[DATA FOR PROCESSING Boundary: Start]
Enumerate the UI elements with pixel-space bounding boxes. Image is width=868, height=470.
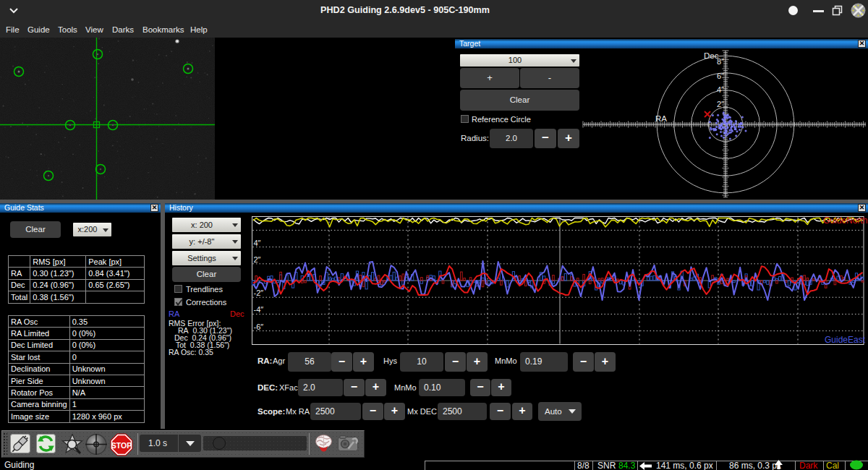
svg-text:STOP: STOP xyxy=(111,441,132,450)
svg-text:2″: 2″ xyxy=(254,255,261,264)
svg-text:GuideNorth: GuideNorth xyxy=(823,215,867,226)
svg-text:6″: 6″ xyxy=(717,72,724,80)
svg-text:-2″: -2″ xyxy=(254,289,264,297)
svg-text:2″: 2″ xyxy=(717,100,724,108)
svg-text:-4″: -4″ xyxy=(254,305,264,314)
svg-text:4″: 4″ xyxy=(254,239,261,247)
svg-text:8″: 8″ xyxy=(717,57,724,66)
svg-text:4″: 4″ xyxy=(717,85,724,94)
svg-text:RA: RA xyxy=(655,114,667,123)
svg-text:-6″: -6″ xyxy=(254,322,264,331)
svg-text:GuideEast: GuideEast xyxy=(825,335,866,345)
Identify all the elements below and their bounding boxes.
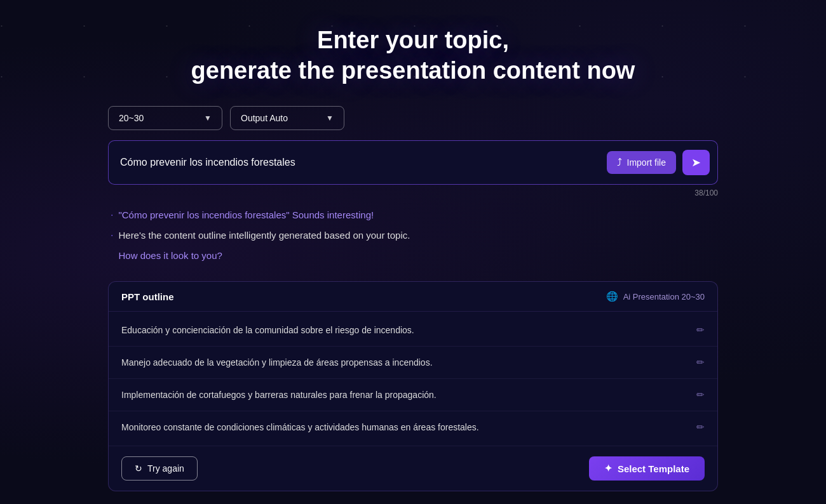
try-again-label: Try again	[147, 463, 184, 474]
assistant-messages: · "Cómo prevenir los incendios forestale…	[108, 208, 718, 269]
outline-item: Educación y concienciación de la comunid…	[109, 314, 717, 347]
import-icon: ⤴	[617, 157, 622, 168]
input-section: ⤴ Import file ➤ 38/100	[108, 140, 718, 197]
edit-icon[interactable]: ✏	[696, 324, 705, 336]
outline-item: Implementación de cortafuegos y barreras…	[109, 379, 717, 411]
select-template-button[interactable]: ✦ Select Template	[589, 456, 705, 481]
outline-item-text: Monitoreo constante de condiciones climá…	[121, 422, 479, 432]
outline-items-list: Educación y concienciación de la comunid…	[109, 312, 717, 446]
send-icon: ➤	[691, 156, 701, 169]
edit-icon[interactable]: ✏	[696, 421, 705, 433]
ppt-outline-card: PPT outline 🌐 Ai Presentation 20~30 Educ…	[108, 281, 718, 491]
message-text-3: How does it look to you?	[118, 248, 222, 263]
outline-item-text: Manejo adecuado de la vegetación y limpi…	[121, 357, 433, 368]
send-button[interactable]: ➤	[682, 150, 710, 175]
globe-icon: 🌐	[606, 291, 618, 302]
topic-input-wrapper: ⤴ Import file ➤	[108, 140, 718, 185]
controls-row: 20~30 ▼ Output Auto ▼	[108, 106, 718, 130]
outline-item: Manejo adecuado de la vegetación y limpi…	[109, 347, 717, 379]
message-1: · "Cómo prevenir los incendios forestale…	[111, 208, 715, 223]
slides-range-label: 20~30	[119, 113, 144, 123]
refresh-icon: ↻	[135, 463, 142, 474]
star-icon: ✦	[604, 463, 613, 474]
slides-range-dropdown[interactable]: 20~30 ▼	[108, 106, 222, 130]
try-again-button[interactable]: ↻ Try again	[121, 456, 198, 481]
output-mode-label: Output Auto	[241, 113, 288, 123]
outline-meta: 🌐 Ai Presentation 20~30	[606, 291, 705, 302]
import-file-button[interactable]: ⤴ Import file	[607, 151, 676, 174]
outline-header: PPT outline 🌐 Ai Presentation 20~30	[109, 282, 717, 312]
char-count: 38/100	[108, 189, 718, 197]
outline-meta-label: Ai Presentation 20~30	[623, 292, 705, 302]
bullet-icon: ·	[111, 228, 113, 243]
message-text-1: "Cómo prevenir los incendios forestales"…	[118, 208, 374, 223]
chevron-down-icon: ▼	[204, 114, 212, 123]
outline-item-text: Educación y concienciación de la comunid…	[121, 325, 414, 335]
message-text-2: Here's the content outline intelligently…	[118, 228, 410, 243]
page-title: Enter your topic, generate the presentat…	[191, 25, 635, 86]
import-label: Import file	[627, 157, 666, 168]
message-2: · Here's the content outline intelligent…	[111, 228, 715, 243]
output-mode-dropdown[interactable]: Output Auto ▼	[230, 106, 344, 130]
bullet-icon: ·	[111, 208, 113, 223]
chevron-down-icon: ▼	[326, 114, 334, 123]
message-3: · How does it look to you?	[111, 248, 715, 263]
outline-item-text: Implementación de cortafuegos y barreras…	[121, 390, 437, 400]
edit-icon[interactable]: ✏	[696, 389, 705, 401]
outline-footer: ↻ Try again ✦ Select Template	[109, 446, 717, 491]
topic-input[interactable]	[120, 157, 600, 168]
select-template-label: Select Template	[618, 463, 689, 474]
edit-icon[interactable]: ✏	[696, 357, 705, 368]
outline-item: Monitoreo constante de condiciones climá…	[109, 411, 717, 443]
outline-title: PPT outline	[121, 291, 174, 302]
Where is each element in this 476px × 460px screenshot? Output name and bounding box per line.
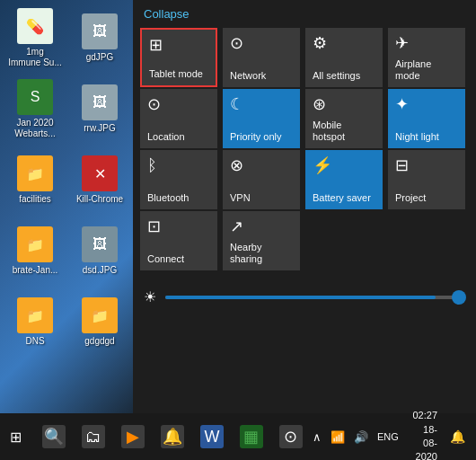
tile-label-tablet-mode: Tablet mode — [149, 68, 203, 80]
chrome-taskbar[interactable]: ⊙ — [272, 413, 310, 460]
tile-label-project: Project — [395, 192, 426, 204]
action-center: Collapse ⊞ Tablet mode ⊙ Network ⚙ All s… — [133, 0, 476, 413]
tile-label-connect: Connect — [147, 253, 184, 265]
start-button[interactable]: ⊞ — [0, 413, 31, 460]
tile-mobile-hotspot[interactable]: ⊛ Mobile hotspot — [305, 89, 383, 148]
desktop-icon-2[interactable]: S Jan 2020Webarts... — [4, 75, 66, 143]
tile-label-mobile-hotspot: Mobile hotspot — [313, 119, 375, 143]
tile-icon-priority-only: ☾ — [230, 96, 244, 112]
tray-area: ∧ 📶 🔊 ENG 02:27 18-08-2020 🔔 — [310, 407, 476, 460]
tray-time: 02:27 — [410, 409, 437, 422]
tile-icon-tablet-mode: ⊞ — [149, 37, 163, 53]
brightness-area: ☀ — [133, 278, 476, 316]
tile-connect[interactable]: ⊡ Connect — [140, 211, 217, 270]
tile-label-nearby-sharing: Nearby sharing — [230, 242, 293, 265]
tile-vpn[interactable]: ⊗ VPN — [223, 150, 300, 209]
cmd-taskbar[interactable]: ▦ — [233, 413, 270, 460]
tile-location[interactable]: ⊙ Location — [140, 89, 217, 148]
tiles-grid: ⊞ Tablet mode ⊙ Network ⚙ All settings ✈… — [133, 26, 476, 278]
brightness-icon: ☀ — [144, 288, 156, 305]
desktop: 💊 1mgImmune Su... 🖼 gdJPG S Jan 2020Weba… — [0, 0, 135, 413]
brightness-slider[interactable] — [165, 296, 465, 299]
tile-icon-airplane-mode: ✈ — [395, 35, 409, 51]
tile-label-vpn: VPN — [230, 192, 251, 204]
desktop-icon-1[interactable]: 🖼 gdJPG — [69, 4, 130, 72]
vlc-taskbar[interactable]: ▶ — [114, 413, 152, 460]
tile-battery-saver[interactable]: ⚡ Battery saver — [305, 150, 383, 209]
taskbar: ⊞ 🔍🗂▶🔔W▦⊙ ∧ 📶 🔊 ENG 02:27 18-08-2020 🔔 — [0, 413, 476, 460]
brightness-thumb — [452, 290, 466, 305]
desktop-icon-4[interactable]: 📁 facilities — [4, 146, 66, 214]
tray-clock[interactable]: 02:27 18-08-2020 — [405, 407, 443, 460]
tile-network[interactable]: ⊙ Network — [223, 28, 300, 87]
search-taskbar[interactable]: 🔍 — [35, 413, 73, 460]
tray-language[interactable]: ENG — [375, 429, 401, 444]
tile-icon-network: ⊙ — [230, 35, 243, 51]
brightness-fill — [165, 296, 436, 299]
tray-notification-icon[interactable]: 🔔 — [446, 428, 469, 446]
ac-taskbar[interactable]: 🔔 — [154, 413, 191, 460]
desktop-icon-9[interactable]: 📁 gdgdgd — [69, 288, 130, 356]
desktop-icon-3[interactable]: 🖼 rrw.JPG — [69, 75, 130, 143]
tray-network-icon[interactable]: 📶 — [328, 429, 348, 446]
tile-icon-connect: ⊡ — [147, 218, 161, 234]
tile-icon-project: ⊟ — [395, 157, 409, 173]
tray-date: 18-08-2020 — [410, 423, 437, 460]
desktop-icon-5[interactable]: ✕ Kill-Chrome — [69, 146, 130, 214]
tile-project[interactable]: ⊟ Project — [388, 150, 465, 209]
tile-nearby-sharing[interactable]: ↗ Nearby sharing — [223, 211, 300, 270]
tile-airplane-mode[interactable]: ✈ Airplane mode — [388, 28, 465, 87]
taskview-taskbar[interactable]: 🗂 — [75, 413, 112, 460]
desktop-icon-0[interactable]: 💊 1mgImmune Su... — [4, 4, 66, 72]
desktop-icon-6[interactable]: 📁 brate-Jan... — [4, 217, 66, 285]
tile-priority-only[interactable]: ☾ Priority only — [223, 89, 300, 148]
tile-label-bluetooth: Bluetooth — [147, 192, 189, 204]
taskbar-app-icons: 🔍🗂▶🔔W▦⊙ — [31, 413, 310, 460]
tray-chevron[interactable]: ∧ — [310, 429, 324, 446]
word-taskbar[interactable]: W — [193, 413, 231, 460]
desktop-icon-7[interactable]: 🖼 dsd.JPG — [69, 217, 130, 285]
tile-icon-vpn: ⊗ — [230, 157, 243, 173]
tile-night-light[interactable]: ✦ Night light — [388, 89, 465, 148]
tile-label-location: Location — [147, 131, 185, 143]
tray-volume-icon[interactable]: 🔊 — [351, 429, 371, 446]
tile-all-settings[interactable]: ⚙ All settings — [305, 28, 383, 87]
tile-icon-nearby-sharing: ↗ — [230, 218, 243, 234]
tile-label-night-light: Night light — [395, 131, 439, 143]
tile-bluetooth[interactable]: ᛒ Bluetooth — [140, 150, 217, 209]
tile-icon-all-settings: ⚙ — [313, 35, 327, 51]
tile-icon-night-light: ✦ — [395, 96, 409, 112]
tile-label-priority-only: Priority only — [230, 131, 281, 143]
desktop-icon-8[interactable]: 📁 DNS — [4, 288, 66, 356]
tile-icon-bluetooth: ᛒ — [147, 157, 157, 173]
tile-icon-mobile-hotspot: ⊛ — [313, 96, 326, 112]
tile-label-all-settings: All settings — [313, 70, 360, 82]
collapse-button[interactable]: Collapse — [133, 0, 200, 26]
tile-tablet-mode[interactable]: ⊞ Tablet mode — [140, 28, 217, 87]
tile-label-airplane-mode: Airplane mode — [395, 58, 458, 82]
tile-label-battery-saver: Battery saver — [313, 192, 371, 204]
tile-icon-location: ⊙ — [147, 96, 161, 112]
tile-icon-battery-saver: ⚡ — [313, 157, 332, 173]
tile-label-network: Network — [230, 70, 266, 82]
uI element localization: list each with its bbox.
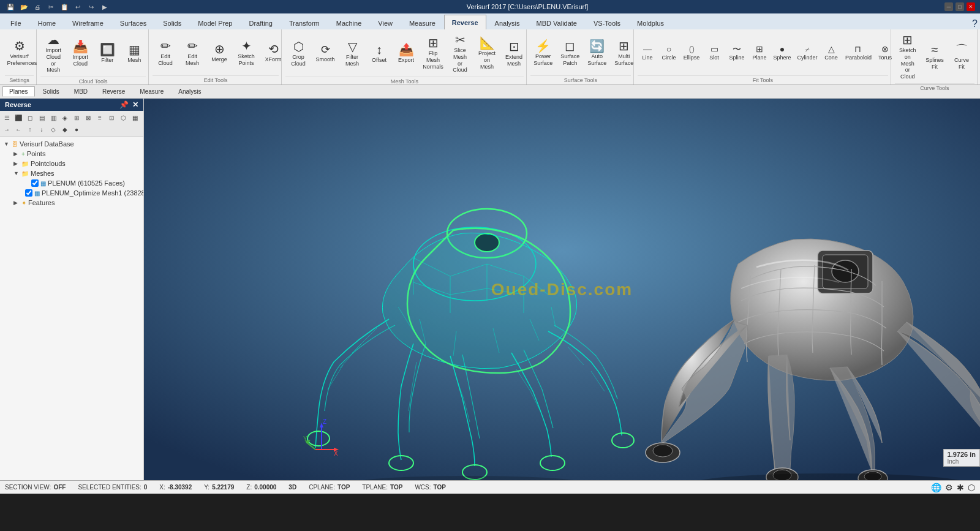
sidebar-tool-arrow-r[interactable]: → [1, 124, 12, 135]
tab-moldplus[interactable]: Moldplus [629, 16, 672, 29]
tab-surfaces[interactable]: Surfaces [112, 16, 154, 29]
minimize-button[interactable]: ─ [944, 2, 953, 11]
tab-view[interactable]: View [370, 16, 401, 29]
merge-button[interactable]: ⊕ Merge [206, 40, 232, 65]
maximize-button[interactable]: □ [956, 2, 964, 11]
close-button[interactable]: ✕ [967, 2, 975, 11]
paste-icon[interactable]: 📋 [59, 1, 70, 12]
tab-home[interactable]: Home [30, 16, 64, 29]
cut-icon[interactable]: ✂ [45, 1, 56, 12]
spline-fit-button[interactable]: 〜 Spline [726, 42, 748, 63]
sidebar-tool-diamond[interactable]: ◇ [48, 124, 59, 135]
cone-fit-button[interactable]: △ Cone [821, 42, 841, 63]
sub-tab-mbd[interactable]: MBD [67, 86, 94, 97]
tree-root-expand[interactable]: ▼ [4, 141, 10, 147]
tree-features[interactable]: ▶ ✦ Features [1, 198, 142, 208]
import-cloud-or-mesh-button[interactable]: ☁ Import Cloudor Mesh [40, 31, 66, 75]
sub-tab-planes[interactable]: Planes [2, 86, 35, 97]
paraboloid-fit-button[interactable]: ⊓ Paraboloid [843, 42, 872, 63]
tab-mbd-validate[interactable]: MBD Validate [529, 16, 585, 29]
redo-icon[interactable]: ↪ [86, 1, 97, 12]
tab-solids[interactable]: Solids [155, 16, 189, 29]
sidebar-tool-cols[interactable]: ▥ [48, 112, 59, 123]
tab-model-prep[interactable]: Model Prep [190, 16, 240, 29]
status-gear-icon[interactable]: ⚙ [945, 483, 953, 492]
tab-transform[interactable]: Transform [281, 16, 328, 29]
tree-root[interactable]: ▼ 🗄 Verisurf DataBase [1, 139, 142, 149]
sidebar-tool-outline[interactable]: ◻ [24, 112, 36, 123]
sidebar-tool-lines[interactable]: ≡ [94, 112, 105, 123]
surface-patch-button[interactable]: ◻ SurfacePatch [557, 37, 583, 69]
sidebar-tool-grid[interactable]: ⬛ [13, 112, 24, 123]
tree-plenum-optimize-checkbox[interactable] [25, 189, 32, 197]
tree-plenum-optimize[interactable]: ▦ PLENUM_Optimize Mesh1 (23828 Faces) [1, 188, 142, 198]
filter-button[interactable]: 🔲 Filter [94, 40, 120, 66]
sidebar-tool-add[interactable]: ⊞ [71, 112, 82, 123]
splines-fit-button[interactable]: ≈ SplinesFit [922, 40, 948, 72]
tab-machine[interactable]: Machine [328, 16, 370, 29]
crop-cloud-button[interactable]: ⬡ CropCloud [285, 37, 311, 69]
filter-mesh-button[interactable]: ▽ FilterMesh [339, 37, 365, 69]
flip-mesh-normals-button[interactable]: ⊞ Flip MeshNormals [420, 34, 446, 72]
sidebar-tool-select[interactable]: ◈ [59, 112, 70, 123]
power-surface-button[interactable]: ⚡ PowerSurface [530, 37, 556, 69]
extend-mesh-button[interactable]: ⊡ ExtendMesh [501, 37, 527, 69]
sketch-points-button[interactable]: ✦ SketchPoints [233, 37, 259, 69]
ellipse-fit-button[interactable]: ⬯ Ellipse [680, 42, 703, 63]
save-icon[interactable]: 💾 [5, 1, 16, 12]
tab-vs-tools[interactable]: VS-Tools [586, 16, 628, 29]
sub-tab-measure[interactable]: Measure [133, 86, 170, 97]
sphere-fit-button[interactable]: ● Sphere [771, 42, 793, 63]
tree-meshes-expand[interactable]: ▼ [13, 170, 20, 176]
tree-points-expand[interactable]: ▶ [13, 151, 20, 157]
smooth-button[interactable]: ⟳ Smooth [312, 41, 338, 65]
edit-cloud-button[interactable]: ✏ EditCloud [153, 37, 178, 69]
sidebar-tool-diamond2[interactable]: ◆ [59, 124, 70, 135]
tab-analysis[interactable]: Analysis [487, 16, 528, 29]
verisurf-preferences-button[interactable]: ⚙ VerisurfPreferences [5, 37, 34, 69]
sketch-on-mesh-button[interactable]: ⊞ Sketch onMesh or Cloud [895, 31, 921, 82]
slice-mesh-button[interactable]: ✂ Slice Meshor Cloud [447, 31, 473, 75]
help-icon[interactable]: ? [972, 18, 978, 29]
project-on-mesh-button[interactable]: 📐 Projecton Mesh [474, 34, 500, 72]
sidebar-tool-block[interactable]: ⊡ [106, 112, 117, 123]
sidebar-tool-mesh2[interactable]: ▦ [129, 112, 140, 123]
export-button[interactable]: 📤 Export [393, 40, 419, 66]
sidebar-tool-arrow-d[interactable]: ↓ [36, 124, 47, 135]
slot-fit-button[interactable]: ▭ Slot [704, 42, 724, 63]
sidebar-tool-remove[interactable]: ⊠ [83, 112, 94, 123]
plane-fit-button[interactable]: ⊞ Plane [750, 42, 769, 63]
offset-button[interactable]: ↕ Offset [366, 40, 392, 66]
print-icon[interactable]: 🖨 [32, 1, 43, 12]
tree-points[interactable]: ▶ + Points [1, 149, 142, 159]
cylinder-fit-button[interactable]: ⌿ Cylinder [795, 42, 820, 63]
sidebar-tool-list[interactable]: ☰ [1, 112, 12, 123]
run-icon[interactable]: ▶ [99, 1, 110, 12]
auto-surface-button[interactable]: 🔄 AutoSurface [584, 37, 610, 69]
tree-features-expand[interactable]: ▶ [13, 200, 20, 206]
multi-surface-button[interactable]: ⊞ MultiSurface [611, 37, 637, 69]
sidebar-pin-icon[interactable]: 📌 [119, 100, 129, 109]
xform-button[interactable]: ⟲ XForm [260, 40, 286, 65]
open-icon[interactable]: 📂 [18, 1, 29, 12]
line-fit-button[interactable]: — Line [638, 42, 657, 63]
viewport[interactable]: Oued-Disc.com Z X Y 1.9726 in Inch [144, 99, 980, 480]
sidebar-tool-hex[interactable]: ⬡ [118, 112, 129, 123]
tab-drafting[interactable]: Drafting [241, 16, 281, 29]
tree-plenum-checkbox[interactable] [31, 179, 39, 187]
tab-file[interactable]: File [2, 16, 29, 29]
status-star-icon[interactable]: ✱ [957, 483, 964, 492]
sidebar-tool-rows[interactable]: ▤ [36, 112, 47, 123]
import-cloud-button[interactable]: 📥 ImportCloud [67, 37, 93, 69]
sub-tab-reverse[interactable]: Reverse [96, 86, 132, 97]
sub-tab-analysis[interactable]: Analysis [172, 86, 208, 97]
tree-pointclouds[interactable]: ▶ 📁 Pointclouds [1, 159, 142, 168]
curve-fit-button[interactable]: ⌒ CurveFit [949, 40, 974, 72]
sub-tab-solids[interactable]: Solids [36, 86, 66, 97]
sidebar-tool-circle[interactable]: ● [71, 124, 82, 135]
sidebar-close-icon[interactable]: ✕ [132, 100, 138, 109]
sidebar-tool-arrow-u[interactable]: ↑ [24, 124, 36, 135]
sidebar-tool-arrow-l[interactable]: ← [13, 124, 24, 135]
status-globe-icon[interactable]: 🌐 [931, 483, 941, 492]
tree-meshes[interactable]: ▼ 📁 Meshes [1, 168, 142, 178]
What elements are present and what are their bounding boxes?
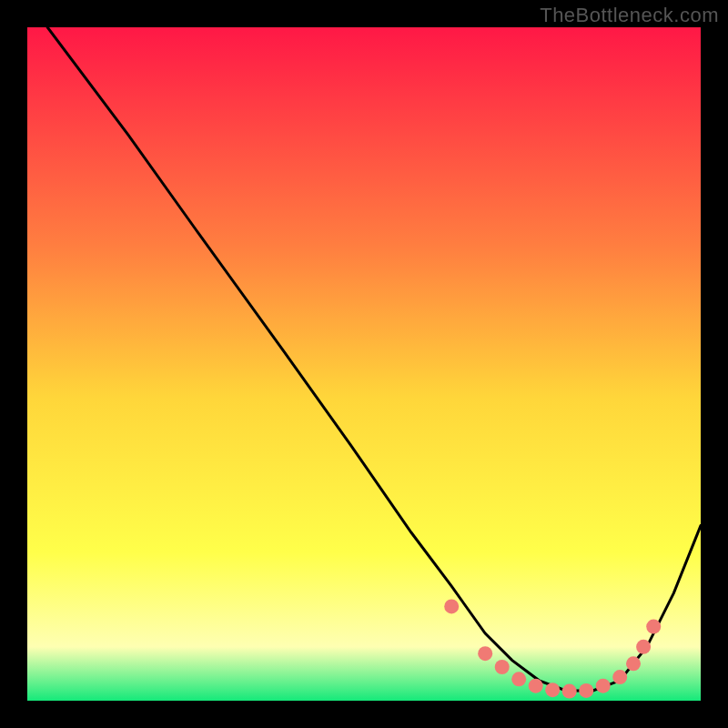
curve-marker bbox=[626, 656, 641, 671]
curve-marker bbox=[596, 679, 611, 693]
curve-marker bbox=[495, 660, 510, 674]
plot-area bbox=[27, 27, 701, 701]
curve-marker bbox=[646, 620, 661, 634]
curve-marker bbox=[545, 682, 560, 697]
watermark-text: TheBottleneck.com bbox=[540, 4, 719, 27]
chart-svg bbox=[27, 27, 701, 701]
curve-marker bbox=[579, 683, 593, 698]
curve-marker bbox=[612, 670, 627, 684]
curve-marker bbox=[511, 672, 526, 686]
curve-marker bbox=[444, 599, 459, 613]
curve-marker bbox=[529, 679, 543, 693]
curve-marker bbox=[636, 640, 651, 654]
chart-frame: TheBottleneck.com bbox=[0, 0, 728, 728]
curve-marker bbox=[562, 684, 577, 699]
curve-marker bbox=[478, 646, 492, 661]
gradient-background bbox=[27, 27, 701, 701]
[DATA FOR PROCESSING Boundary: End]
PROBLEM TO SOLVE: Each line of the entries where the string "dropdown" occurs should be shown.

RESPONSE TO THIS EXERCISE:
slides-range-dropdown[interactable]: 20~30 ▼	[108, 106, 222, 130]
output-mode-dropdown[interactable]: Output Auto ▼	[230, 106, 344, 130]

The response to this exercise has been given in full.